Das Werk wurde 1998 mit großem Erfolg in Lyon uraufgeführt und dann an zahlreichen Häusern ebenfalls mit Erfolg nachgespielt. Die Besonderheit bei der Uraufführung war, dass ausschließlich Männer gesungen haben, wobei die drei Schwestern mit Countern besetzt waren. Für eine spätere Produktion notierte Eötvös diese drei Rollen für Frauenstimmen (ein Sopran und zwei Mezzos) um und diese Fassung liegt auch der Wiener Produktion zu Grunde., wobei zwei weitere Frauenrollen – Natascha und Anfissa – mit Männern (ein Counter und ein Bariton) besetzt bleiben.
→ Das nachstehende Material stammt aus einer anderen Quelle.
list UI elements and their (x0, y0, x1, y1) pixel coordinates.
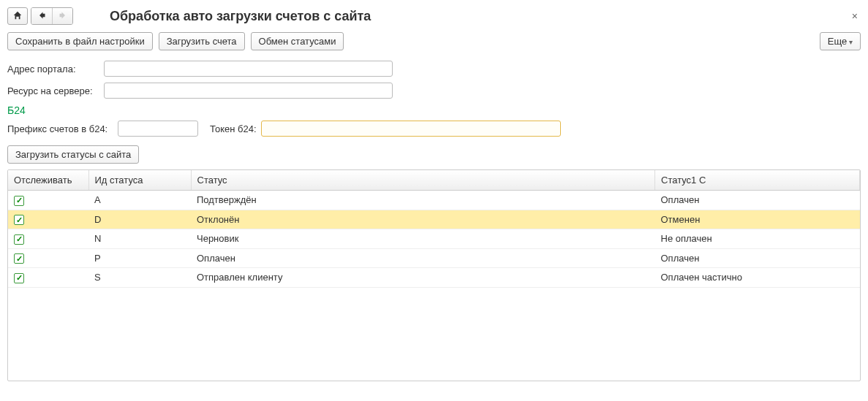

Weiters gibt es zwei Orchester, ein Kammerorchester von 18 Musikern im Orchestergraben und ein „normales“ Orchester im Bühnenhintergrund. Durch das Kammerorchester werden die einzelnen Personen charakterisiert, d.h. jeder der insgesamt 13 Figuren ist ein Instrument zugeordnet, während das Orchester auf der Bühne quasi den „Klanghintergrund“ bildet.
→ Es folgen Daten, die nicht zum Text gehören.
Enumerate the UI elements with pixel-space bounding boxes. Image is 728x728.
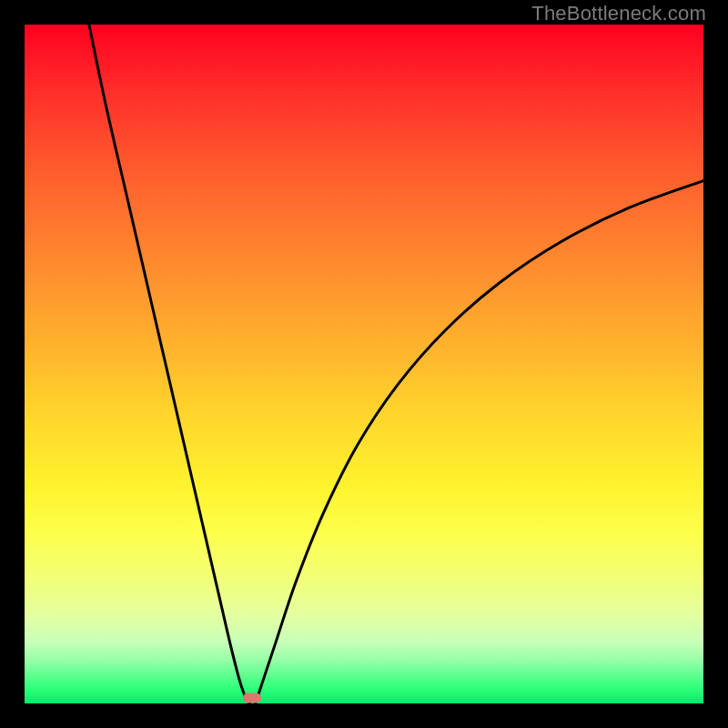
minimum-marker: [243, 693, 261, 703]
curve-left-branch: [89, 25, 250, 703]
watermark-text: TheBottleneck.com: [531, 2, 706, 25]
chart-frame: TheBottleneck.com: [0, 0, 728, 728]
curve-svg: [25, 25, 703, 703]
curve-right-branch: [256, 181, 703, 703]
plot-area: [25, 25, 703, 703]
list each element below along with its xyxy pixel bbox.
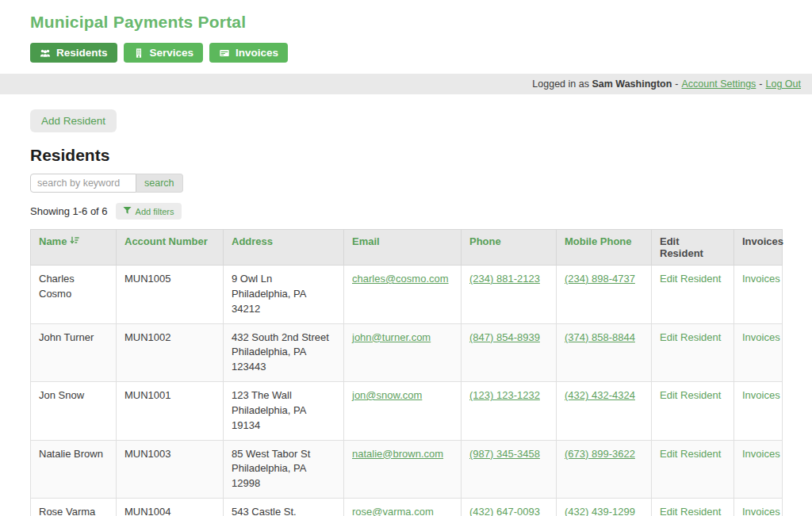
table-header-row: Name Account Number Address Email Phone … [31,230,783,266]
account-number: MUN1005 [117,266,224,324]
log-out-link[interactable]: Log Out [766,78,801,90]
table-row: Rose Varma MUN1004 543 Castle St.Philade… [31,499,783,516]
address-line1: 85 West Tabor St [232,447,335,462]
table-row: Charles Cosmo MUN1005 9 Owl LnPhiladelph… [31,266,783,324]
address-line1: 432 South 2nd Street [232,331,335,346]
mobile-phone-link[interactable]: (374) 858-8844 [565,331,635,343]
edit-resident-link[interactable]: Edit Resident [660,506,721,516]
building-icon [133,48,144,59]
resident-name: Jon Snow [31,382,117,441]
edit-resident-link[interactable]: Edit Resident [660,448,721,460]
phone-link[interactable]: (234) 881-2123 [469,273,540,285]
address-line2: Philadelphia, PA 34212 [232,287,335,317]
invoices-link[interactable]: Invoices [742,331,780,343]
column-header-phone[interactable]: Phone [462,230,557,266]
address: 432 South 2nd StreetPhiladelphia, PA 123… [224,323,344,382]
mobile-phone-link[interactable]: (673) 899-3622 [565,448,635,460]
separator: - [759,78,762,90]
edit-resident-link[interactable]: Edit Resident [660,331,721,343]
credit-card-icon [219,48,230,59]
account-number: MUN1003 [117,440,224,499]
search-form: search [30,174,782,193]
table-row: Jon Snow MUN1001 123 The WallPhiladelphi… [31,382,783,441]
separator: - [675,78,678,90]
address-line1: 9 Owl Ln [232,272,335,287]
column-header-email[interactable]: Email [344,230,462,266]
mobile-phone-link[interactable]: (432) 439-1299 [565,506,635,516]
column-header-address[interactable]: Address [224,230,344,266]
email-link[interactable]: rose@varma.com [352,506,434,516]
mobile-phone-link[interactable]: (432) 432-4324 [565,389,635,401]
edit-resident-link[interactable]: Edit Resident [660,389,721,401]
address-line2: Philadelphia, PA 19134 [232,403,335,434]
showing-count-text: Showing 1-6 of 6 [30,205,108,217]
invoices-link[interactable]: Invoices [742,448,780,460]
residents-table: Name Account Number Address Email Phone … [30,229,783,516]
nav-button-invoices[interactable]: Invoices [209,43,288,63]
invoices-link[interactable]: Invoices [742,506,780,516]
address-line2: Philadelphia, PA 123443 [232,345,335,375]
page-header: Municipal Payments Portal Residents [0,0,812,63]
sort-icon [70,235,79,247]
address-line1: 123 The Wall [232,388,335,403]
nav-label: Residents [56,47,108,59]
nav-button-residents[interactable]: Residents [30,43,117,63]
edit-resident-link[interactable]: Edit Resident [660,273,721,285]
nav-label: Services [150,47,194,59]
add-filters-label: Add filters [136,207,174,216]
account-number: MUN1004 [117,499,224,516]
mobile-phone-link[interactable]: (234) 898-4737 [565,273,635,285]
nav-button-services[interactable]: Services [124,43,204,63]
search-button[interactable]: search [136,174,183,193]
address: 123 The WallPhiladelphia, PA 19134 [224,382,344,441]
phone-link[interactable]: (432) 647-0093 [469,506,540,516]
search-input[interactable] [30,174,136,193]
main-nav: Residents Services [30,43,812,63]
email-link[interactable]: john@turner.com [352,331,431,343]
phone-link[interactable]: (847) 854-8939 [469,331,540,343]
resident-name: Natalie Brown [31,440,117,499]
column-header-account-number[interactable]: Account Number [117,230,224,266]
column-header-mobile-phone[interactable]: Mobile Phone [557,230,652,266]
account-number: MUN1001 [117,382,224,441]
filter-icon [123,206,132,216]
table-row: John Turner MUN1002 432 South 2nd Street… [31,323,783,382]
results-meta-row: Showing 1-6 of 6 Add filters [30,203,782,220]
column-header-label: Name [39,235,67,247]
column-header-invoices: Invoices [734,230,783,266]
email-link[interactable]: natalie@brown.com [352,448,443,460]
main-content: Add Resident Residents search Showing 1-… [0,94,812,516]
invoices-link[interactable]: Invoices [742,273,780,285]
column-header-name[interactable]: Name [31,230,117,266]
resident-name: Charles Cosmo [31,266,117,324]
logged-in-username: Sam Washington [592,78,672,90]
app-title: Municipal Payments Portal [30,13,812,32]
nav-label: Invoices [236,47,278,59]
phone-link[interactable]: (987) 345-3458 [469,448,540,460]
resident-name: John Turner [31,323,117,382]
account-number: MUN1002 [117,323,224,382]
add-resident-button[interactable]: Add Resident [30,109,117,132]
phone-link[interactable]: (123) 123-1232 [469,389,540,401]
address-line2: Philadelphia, PA 12998 [232,461,335,491]
user-status-bar: Logged in as Sam Washington - Account Se… [0,74,812,94]
email-link[interactable]: jon@snow.com [352,389,422,401]
account-settings-link[interactable]: Account Settings [682,78,756,90]
address: 85 West Tabor StPhiladelphia, PA 12998 [224,440,344,499]
invoices-link[interactable]: Invoices [742,389,780,401]
column-header-edit-resident: Edit Resident [652,230,734,266]
page-title: Residents [30,146,782,165]
address: 9 Owl LnPhiladelphia, PA 34212 [224,266,344,324]
logged-in-prefix: Logged in as [532,78,589,90]
table-row: Natalie Brown MUN1003 85 West Tabor StPh… [31,440,783,499]
address: 543 Castle St.Philadelphia, PA 12383 [224,499,344,516]
email-link[interactable]: charles@cosmo.com [352,273,449,285]
resident-name: Rose Varma [31,499,117,516]
users-icon [40,48,51,59]
add-filters-button[interactable]: Add filters [116,203,182,220]
address-line1: 543 Castle St. [232,505,335,516]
Die Musik von Peter Eötvös ist im Vergleich zu manchen anderen Kompositionen dieser Zeit durchaus verständlich und verarbeitbar. Längere tonale, fast melodiöse Passagen wechseln mit scharfen Dissonanzen ab, wobei der kammermusikalische Teil der Partitur, also jener, der vom Orchester im Graben gespielt wird, interessanter erscheint als jene Teile, die dem grossen Orchester zugeordnet sind. Manchmal dominiert das Schlagzeug ziemlich stark, dann wieder scheinen sich durchaus melodiöse Bögen zu entwickeln. Durchaus humorvoll die Kaffeeszene, als vom Orchester die Tassengeräusche imitiert werden. Der Erfolg des Werkes ist durchaus verständlich und es gehört sicher zu den Werken des auslaufenden 20. Jahrhunderts, mit denen man leben kann. Was man natürlich nicht erwarten darf ist, dass sich im Orchester die Passagen, die die Sänger zu singen haben, widerspiegeln. Diese Gesangspassagen müssen ungemein schwierig nicht nur zu singen sondern auch zu lernen sein.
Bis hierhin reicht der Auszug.